Les hommes au charbon, les femmes à la maison... Minecraft, le jeu vidéo, c'est un univers infini à construire soi-même, sans aucune autre limite que son imagination débordante. Minecraft, le film, c'est tout l'inverse, tant il brille (plus que l'orbe) par son scénario sans aucune idée, enchaînant les facilités comme des perles, et ne consistant qu'en un battle de surjeu (épuisant) entre Jason Momoa (recyclant son jeu de Fast X) et Jack Black (qui chante "La-la-la-lava ch-ch-ch-chicken" sans aucune raison, si ce n'est que la Warner essaie poussivement de reproduire son buzz du "Peach, Peach, Peach" de Super Mario Bros...). Allez, on accorde quand même que le soin de l'animation n'est pas mal (le rendu en 3D est plutôt joli), et qu'il y a pas mal d'action...dommage qu'elle ne soit réservée qu'aux hommes. Oui, vous avez bien lu, dès après la première bataille (où les filles se contentent de renverser une pauvre table...), le film choisit de scinder en deux son équipe : d'un côté, les hommes, qui
font une course-poursuite en volant dans les cieux, fracassent du méchant à tours de bras, font une course de wagon dans une mine
, bref, ont toute l'aventure pour eux, et de l'autre côté, les deux femmes, qui
fondent un joli foyer avec des fleurs au balcon, nourrissent le toutou, parlent parentalité, et attendent bien gentiment le retour de leurs hommes.
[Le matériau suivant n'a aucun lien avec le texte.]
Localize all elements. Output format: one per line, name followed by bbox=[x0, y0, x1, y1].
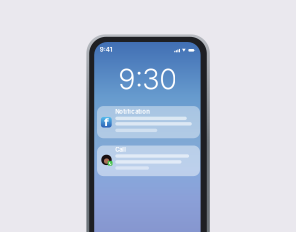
staticText: Notification bbox=[115, 108, 150, 115]
staticText: 9:41 bbox=[100, 46, 113, 53]
staticText: 9:30 bbox=[118, 62, 176, 96]
button[interactable]: Call bbox=[97, 146, 200, 176]
staticText: Call bbox=[115, 146, 126, 153]
button[interactable]: Notification bbox=[97, 106, 200, 138]
staticText: f bbox=[104, 116, 109, 129]
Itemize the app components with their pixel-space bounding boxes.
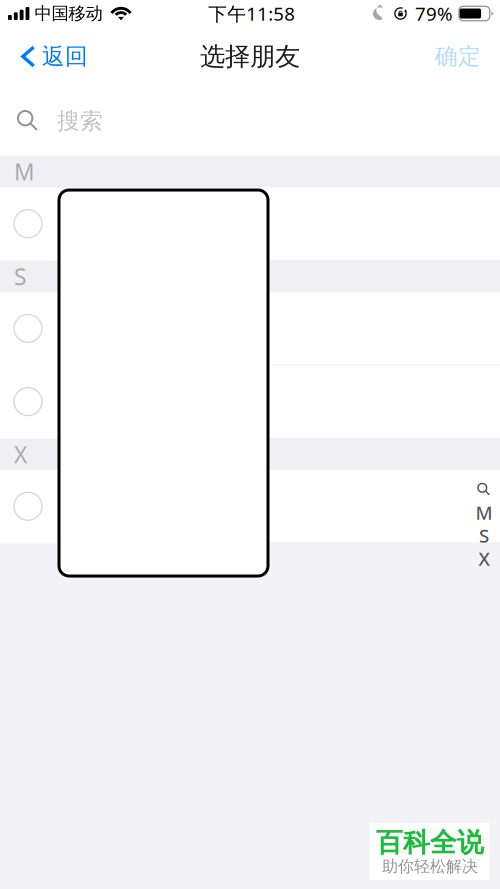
button[interactable] [0, 365, 500, 439]
staticText: M [476, 500, 492, 525]
staticText: 79% [415, 1, 453, 26]
staticText: X [14, 439, 27, 469]
staticText: X [478, 546, 490, 571]
staticText: 百科全说 [376, 826, 484, 859]
staticText: 选择朋友 [200, 41, 300, 72]
staticText: 确定 [435, 43, 481, 70]
staticText: 下午11:58 [208, 1, 295, 26]
button[interactable] [0, 470, 500, 543]
staticText: S [14, 261, 26, 292]
staticText: 返回 [42, 43, 88, 70]
staticText: 助你轻松解决 [382, 857, 478, 876]
button[interactable]: M [473, 501, 495, 524]
button[interactable]: 搜索 [473, 478, 495, 501]
button[interactable]: 搜索 [0, 86, 500, 156]
staticText: M [14, 157, 35, 187]
button[interactable]: 确定 [421, 32, 500, 80]
button[interactable] [0, 188, 500, 261]
button[interactable]: X [473, 547, 495, 570]
button[interactable]: 返回 [0, 32, 100, 80]
staticText: 搜索 [57, 107, 103, 135]
staticText: 中国移动 [34, 3, 102, 24]
button[interactable] [0, 292, 500, 365]
staticText: S [479, 523, 489, 548]
button[interactable]: S [473, 524, 495, 547]
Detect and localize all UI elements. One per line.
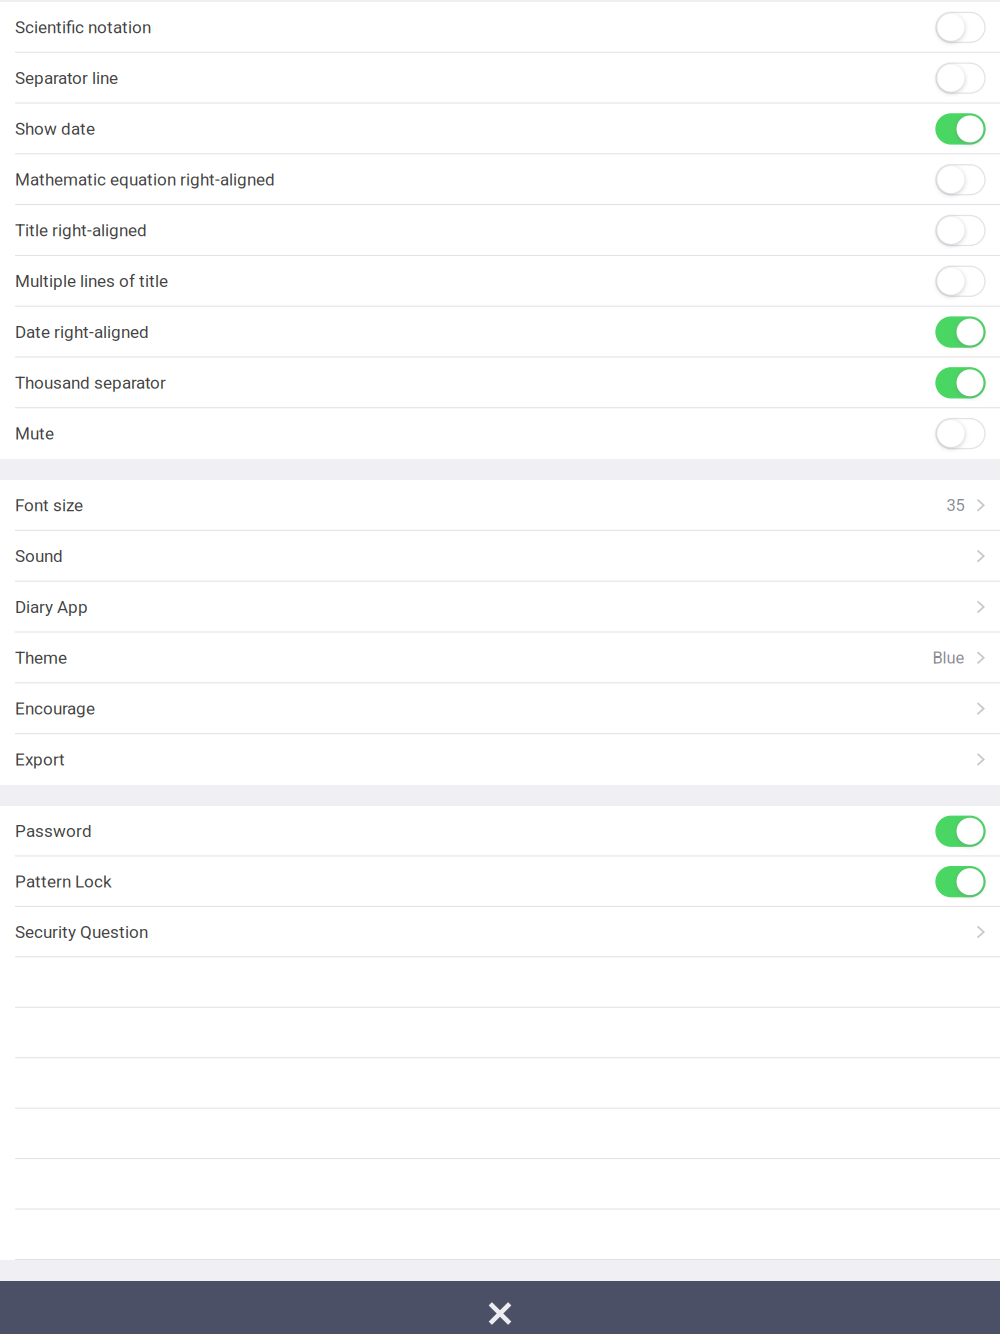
staticText: Thousand separator	[15, 373, 166, 393]
button[interactable]: Mute	[0, 408, 1000, 459]
staticText: Security Question	[15, 922, 148, 942]
button[interactable]: Font size	[0, 480, 1000, 531]
button[interactable]: Title right-aligned	[0, 205, 1000, 256]
staticText: Encourage	[15, 699, 95, 719]
staticText: Font size	[15, 495, 83, 515]
button[interactable]: Pattern Lock	[0, 856, 1000, 907]
staticText: Multiple lines of title	[15, 271, 168, 291]
staticText: Theme	[15, 648, 67, 668]
button[interactable]: Mathematic equation right-aligned	[0, 154, 1000, 205]
button[interactable]: Separator line	[0, 53, 1000, 104]
button[interactable]: Password	[0, 806, 1000, 856]
button[interactable]: Show date	[0, 104, 1000, 154]
staticText: Password	[15, 821, 92, 841]
staticText: Date right-aligned	[15, 322, 149, 342]
staticText: Diary App	[15, 597, 88, 617]
button[interactable]: Multiple lines of title	[0, 256, 1000, 307]
staticText: 35	[946, 496, 964, 515]
staticText: Export	[15, 750, 65, 770]
staticText: Mute	[15, 424, 54, 444]
button[interactable]: Theme	[0, 632, 1000, 683]
button[interactable]: Sound	[0, 531, 1000, 582]
staticText: Blue	[932, 648, 964, 668]
staticText: Show date	[15, 119, 95, 139]
staticText: Title right-aligned	[15, 220, 147, 240]
button[interactable]: Encourage	[0, 683, 1000, 734]
button[interactable]: Scientific notation	[0, 2, 1000, 53]
button[interactable]: Diary App	[0, 582, 1000, 632]
staticText: Separator line	[15, 68, 118, 88]
staticText: Scientific notation	[15, 17, 151, 37]
button[interactable]: Close	[0, 1281, 1000, 1334]
staticText: Mathematic equation right-aligned	[15, 170, 275, 190]
staticText: Pattern Lock	[15, 872, 112, 892]
button[interactable]: Export	[0, 734, 1000, 785]
staticText: Sound	[15, 546, 63, 566]
button[interactable]: Date right-aligned	[0, 307, 1000, 358]
button[interactable]: Thousand separator	[0, 357, 1000, 408]
button[interactable]: Security Question	[0, 907, 1000, 957]
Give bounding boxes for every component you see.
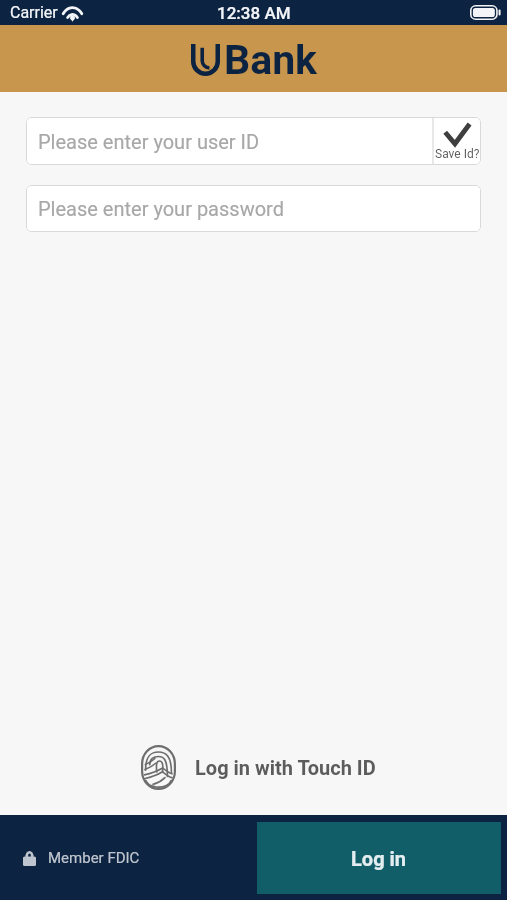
button[interactable]: Save Id — [433, 117, 481, 165]
staticText: Log in — [351, 847, 407, 870]
staticText: Please enter your password — [38, 197, 284, 220]
staticText: Log in with Touch ID — [195, 756, 376, 779]
staticText: Carrier — [10, 3, 58, 22]
staticText: Member FDIC — [48, 849, 140, 867]
button[interactable]: Please enter your password — [26, 185, 481, 232]
button[interactable]: Member FDIC — [23, 849, 140, 867]
staticText: 12:38 AM — [217, 3, 291, 23]
staticText: Bank — [224, 36, 318, 84]
staticText: Save Id? — [435, 147, 480, 161]
button[interactable]: Log in — [257, 822, 501, 894]
button[interactable]: Log in with Touch ID — [141, 745, 376, 790]
staticText: Please enter your user ID — [38, 130, 260, 153]
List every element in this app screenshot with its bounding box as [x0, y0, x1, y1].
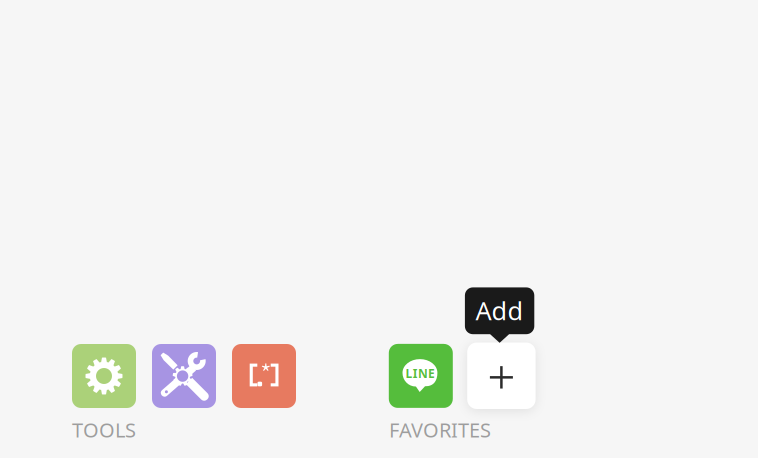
- button[interactable]: LINE: [389, 344, 453, 408]
- button[interactable]: Add: [467, 342, 536, 409]
- staticText: Add: [476, 294, 524, 327]
- staticText: FAVORITES: [389, 416, 491, 443]
- button[interactable]: Settings: [72, 344, 136, 408]
- button[interactable]: Regex: [232, 344, 296, 408]
- staticText: TOOLS: [72, 416, 136, 443]
- button[interactable]: Tools: [152, 344, 216, 408]
- staticText: LINE: [406, 365, 435, 381]
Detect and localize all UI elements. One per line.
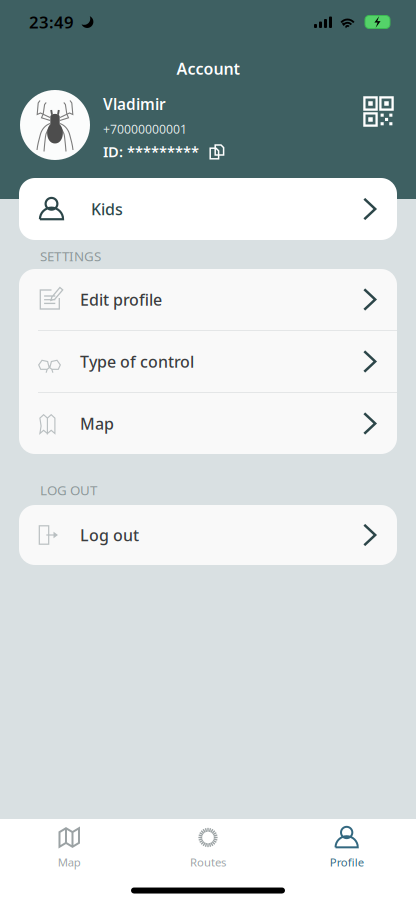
button[interactable]: Profile <box>277 818 416 880</box>
staticText: LOG OUT <box>40 481 97 499</box>
button[interactable]: Log out <box>19 505 397 565</box>
staticText: Profile <box>330 854 364 870</box>
button[interactable]: Edit profile <box>19 269 397 330</box>
button[interactable]: Map <box>0 818 139 880</box>
staticText: Vladimir <box>103 94 166 114</box>
staticText: Type of control <box>80 351 194 372</box>
staticText: 23:49 <box>29 11 74 33</box>
staticText: SETTINGS <box>40 247 101 265</box>
button[interactable]: Show QR code <box>357 90 400 133</box>
staticText: Kids <box>91 198 123 220</box>
button[interactable]: Routes <box>139 818 277 880</box>
staticText: Map <box>80 413 114 434</box>
button[interactable]: Map <box>19 393 397 454</box>
staticText: Log out <box>80 524 139 546</box>
staticText: Edit profile <box>80 289 162 310</box>
staticText: +70000000001 <box>103 121 187 137</box>
staticText: Account <box>176 58 240 79</box>
staticText: Routes <box>190 854 226 870</box>
staticText: Map <box>58 854 81 870</box>
button[interactable]: Kids <box>19 178 397 240</box>
button[interactable]: Type of control <box>19 331 397 392</box>
staticText: ID: ********* <box>103 142 199 162</box>
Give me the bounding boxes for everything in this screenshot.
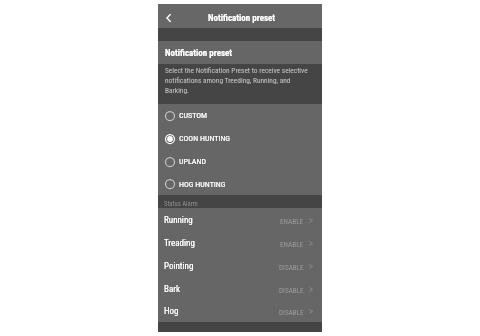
staticText: Treading: [164, 238, 195, 249]
button[interactable]: Back: [158, 4, 179, 28]
staticText: Bark: [164, 284, 181, 295]
staticText: UPLAND: [179, 157, 206, 166]
staticText: ENABLE: [280, 240, 304, 248]
staticText: Running: [164, 215, 193, 226]
staticText: DISABLE: [279, 263, 304, 271]
staticText: HOG HUNTING: [179, 180, 226, 189]
staticText: DISABLE: [279, 308, 304, 316]
button[interactable]: UPLAND: [158, 150, 322, 173]
staticText: COON HUNTING: [179, 134, 231, 143]
staticText: Pointing: [164, 261, 194, 272]
staticText: CUSTOM: [179, 111, 208, 120]
button[interactable]: CUSTOM: [158, 104, 322, 127]
staticText: Select the Notification Preset to receiv…: [165, 66, 309, 95]
button[interactable]: Bark: [158, 278, 322, 301]
button[interactable]: Pointing: [158, 255, 322, 278]
button[interactable]: HOG HUNTING: [158, 173, 322, 195]
button[interactable]: COON HUNTING: [158, 127, 322, 150]
staticText: Notification preset: [165, 48, 233, 59]
button[interactable]: Running: [158, 209, 322, 232]
staticText: DISABLE: [279, 286, 304, 294]
staticText: Status Alarm: [164, 200, 198, 208]
staticText: ENABLE: [280, 217, 304, 225]
button[interactable]: Hog: [158, 301, 322, 322]
staticText: Hog: [164, 306, 179, 317]
button[interactable]: Treading: [158, 232, 322, 255]
staticText: Notification preset: [208, 13, 276, 24]
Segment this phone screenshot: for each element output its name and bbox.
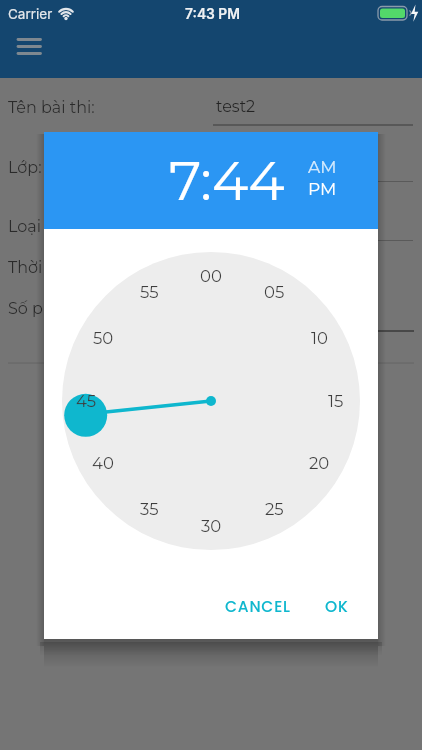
button[interactable]: CANCEL bbox=[213, 587, 303, 627]
staticText: OK bbox=[325, 596, 349, 618]
staticText: 7:43 PM bbox=[185, 6, 240, 23]
staticText: 7:44 bbox=[169, 147, 285, 214]
staticText: 55 bbox=[140, 282, 159, 302]
staticText: 30 bbox=[201, 516, 222, 536]
staticText: test2 bbox=[216, 97, 256, 117]
staticText: Thời gian bắt đầu: bbox=[8, 258, 152, 278]
staticText: 10 bbox=[311, 328, 328, 348]
staticText: 45 bbox=[76, 391, 97, 411]
staticText: Loại bài thi: bbox=[8, 217, 99, 237]
button[interactable] bbox=[62, 252, 360, 550]
staticText: Lớp: bbox=[8, 158, 42, 178]
staticText: 15 bbox=[328, 391, 344, 411]
staticText: 35 bbox=[140, 499, 159, 519]
staticText: 25 bbox=[265, 499, 284, 519]
button[interactable] bbox=[12, 32, 48, 62]
staticText: 05 bbox=[264, 282, 285, 302]
button[interactable]: AM bbox=[292, 156, 352, 178]
staticText: AM bbox=[308, 157, 337, 178]
button[interactable]: OK bbox=[307, 587, 367, 627]
staticText: 00 bbox=[200, 266, 222, 286]
staticText: Số phút làm bài: bbox=[8, 299, 139, 319]
staticText: Tên bài thi: bbox=[8, 98, 95, 118]
staticText: 20 bbox=[309, 453, 330, 473]
staticText: PM bbox=[308, 179, 337, 200]
staticText: 50 bbox=[93, 328, 114, 348]
staticText: 40 bbox=[92, 453, 114, 473]
button[interactable]: PM bbox=[292, 178, 352, 200]
staticText: CANCEL bbox=[225, 596, 291, 618]
staticText: Carrier bbox=[8, 6, 53, 22]
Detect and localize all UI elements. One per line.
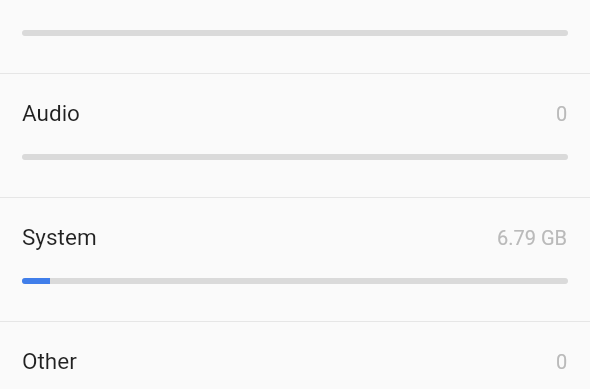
button[interactable]: Other [0,322,590,389]
staticText: System [22,224,97,250]
staticText: Other [22,348,77,374]
staticText: 6.79 GB [497,226,568,249]
staticText: Audio [22,100,80,126]
button[interactable]: Audio [0,74,590,198]
button[interactable]: Videos [0,0,590,74]
button[interactable]: System [0,198,590,322]
staticText: 0 [556,102,568,125]
staticText: 0 [556,350,568,373]
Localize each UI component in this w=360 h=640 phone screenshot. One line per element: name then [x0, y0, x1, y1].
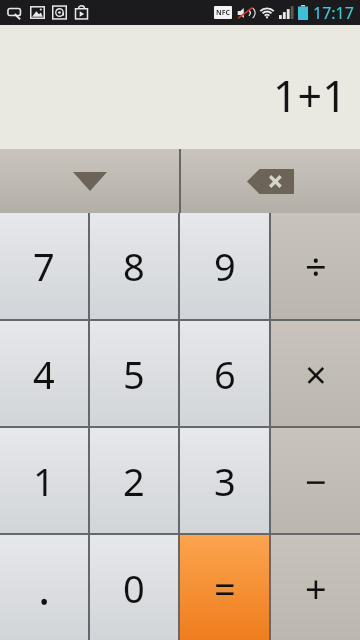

On est dans une pub des années 50, à vomir. Pour ce qui est de l'humour, on oscille entre un soupçon de cocasse "pour enfants" (le petit garçon du siège à côté a dû rire cinq fois, ne captant rien aux autres gags "nostal-geeks" ou "Tik-tokables") comme Momoa qui se prend une sorte d'oursin dans le popotin (on a souri) et à l'inverse une immense rasade de gags "volontairement gênants" (une surchauffe totale de Momoa et Black, humour balourd qui nous a blasé tout du long), ou encore des coups de coudes aux fans des réseaux sociaux ou aux geeks très (trop, à ce stade) nostalgiques. On a donc Jack Black qui cite "Mamacita" à savoir la "trend" Tik Tok d'il y a quelques années (on l'ignorait, c'est simplement la réplique qu'on n'a pas comprise, donc on est allés chercher), ou encore Jack Black qui refait Nacho Libre (comme c'est le même réalisateur), et une vague impression de repompage sur le récent Jumanji. A part ça, on se demande qui était ce
vieux devant la mine au début (qui ne vieillit pas en 30 ans), ou pourquoi il ne rattrape pas Steve une fois dans la mine, ou comment le gamin sait où trouver le portail dimensionnel (l'orbe l'attire ? Si oui, le jeu d'acteur est effroyable, car on ne dirait pas que le cube tire vers l'avant), ou comment tout le reste de la bande passe au travers si seule l'orbe est aspirée vers l'avant (on doute que Garth ou l'agent immobilier risque volontairement leur vie pour le gamin, alors quoi ? Comment se fait-il qu'ils débarquent dans le jeu ?), ou comment le premier zombi a réussi à monter sur la tour, ou comment un dirigeable peut débouler dans une scène sans que personne ne l'ait vu arriver, ou comment la Sorcière trouve miraculeusement plein de potions pour ses soldats alors qu'ils étaient en pénurie deux secondes avant...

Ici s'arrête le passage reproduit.